Rooibos is a South African shrub that brews a sweet red infusion with slight astringent notes. It can be enjoyed hot or cold and with its high antioxidant properties and absence of caffeine it can be enjoyed alone or accompanied with other fine botanicals such as chamomile or lemon verbena. Many enjoy this wonderful brew during pregnancy, and some apply the cooled brewed leaves to areas of irritated skin. Rooibos is often recommended by physicians in South Africa as a source of minerals and polyphenols during pregnancy, and later as an aid in infant colic. This wonder plant is now used at a reproductive and infertility clinic in Osaka, Japan, where rooibos is offered as a fertility and reproductive aid.
Red Raspberry Leaf:
Many attest to the powers of red raspberry leaf as a natural way to tone the uterus, and as a way of promoting a smooth birthing process. Along with nettles, this is one of the most common ingredients in many name brand pregnancy teas found in health food stores.

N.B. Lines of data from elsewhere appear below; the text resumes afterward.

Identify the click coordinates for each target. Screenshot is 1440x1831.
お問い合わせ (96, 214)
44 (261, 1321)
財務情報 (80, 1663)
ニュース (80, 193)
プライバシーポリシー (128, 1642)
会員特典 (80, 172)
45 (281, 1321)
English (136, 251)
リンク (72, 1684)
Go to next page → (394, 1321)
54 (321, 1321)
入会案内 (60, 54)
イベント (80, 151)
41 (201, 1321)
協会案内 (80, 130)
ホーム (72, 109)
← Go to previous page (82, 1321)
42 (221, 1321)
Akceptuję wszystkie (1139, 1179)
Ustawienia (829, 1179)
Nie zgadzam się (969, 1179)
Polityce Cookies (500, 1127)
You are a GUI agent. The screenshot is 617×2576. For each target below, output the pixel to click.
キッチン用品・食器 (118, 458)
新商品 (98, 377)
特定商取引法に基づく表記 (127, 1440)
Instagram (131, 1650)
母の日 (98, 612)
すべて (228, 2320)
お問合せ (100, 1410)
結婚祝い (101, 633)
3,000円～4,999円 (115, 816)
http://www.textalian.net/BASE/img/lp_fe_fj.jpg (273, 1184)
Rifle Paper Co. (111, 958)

Traditionally recommended by midwives as a way to promote healthy milk supply for nursing mothers, an infusion of nettles is also effective as a rejuvenate for the body, and as an aid for joint and muscle pain.
Many women have turned to chamomile in moderation to help soothe their digestive system during the early stages of pregnancy, and as a relaxation aid while nursing. It can be blended with spearmint and rooibos for a soothing brew.
In addition to the natural healing properties of these plants, Ayurveda teaches us to recognize the sacred bond that exists whenever we eat, drink and draw nourishment from the abundance of the earth. The healing herbs and botanicals that we consume have taken a long journey from the hands of the farmers who grow them, to the distributors, to the wholesalers, then to the retailers from whom we buy them. The livelihood of many people relies on the health and enjoyment we derive from these healing plants. This provides us with a wonderful opportunity as we sit in front of our freshly brewed cups to take a few moments to acknowledge that as we bring health to our bodies, we are interconnected with all of the other links in the chain that brought it to us, as well as to the life that is yet to be. That is our sacred bond. By slowing down, being conscious of our body’s needs and nurturing ourselves, we can do ourselves and our unborn children a world of good.